Optimizing Exit Queues for Proof-of-Stake Blockchains: A Mechanism Design Approach
Michael Neuder, Mallesh Pai, Max Resnick

TL;DR
This paper systematically studies exit queue mechanisms for Proof-of-Stake blockchains, proposing an optimal dynamic queue system that balances security and utility by managing validator exits under various constraints.
Contribution
It introduces the MINSLACK mechanism, the first systematic approach to optimize validator exit queues considering protocol constraints and stakeholder preferences.
Findings
MINSLACK is optimal for equal stakeholder valuation.
Heterogeneous stakeholder valuations lead to priority queue mechanisms.

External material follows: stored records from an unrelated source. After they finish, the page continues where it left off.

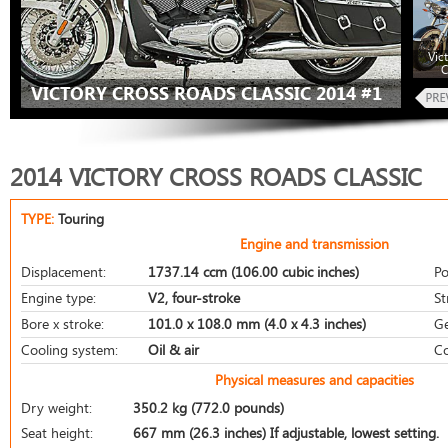
Vic
C
VICTORY CROSS ROADS CLASSIC 2014 #1
2014 VICTORY CROSS ROADS CLASSIC
TYPE:
Touring
Engine and transmission
Displacement:
1737.14 ccm (106.00 cubic inches)
Po
Engine type:
V2, four-stroke
St
Bore x stroke:
101.0 x 108.0 mm (4.0 x 4.3 inches)
Ge
Cooling system:
Oil & air
Co
Physical measures and capacities
Dry weight:
350.2 kg (772.0 pounds)
Seat height:
667 mm (26.3 inches) If adjustable, lowest setting.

Reserving exit capacity is crucial for high-need validators.
Abstract
Byzantine fault-tolerant consensus protocols have provable safety and liveness properties for static validator sets. In practice, however, the validator set changes over time, potentially eroding the protocol's security guarantees. For example, systems with accountable safety may lose some of that accountability over time as adversarial validators exit. As a result, protocols must rate limit entry and exit so that the set changes slowly enough to ensure security. Here, the system designer faces a fundamental trade-off. Slower exits increase friction, making it less attractive to stake in the first place. Faster exits provide more utility to stakers but weaken the protocol's security. This paper provides the first systematic study of exit queues for Proof-of-Stake blockchains. Given a collection of validator-set consistency constraints imposed by the protocol, the social planner's goal…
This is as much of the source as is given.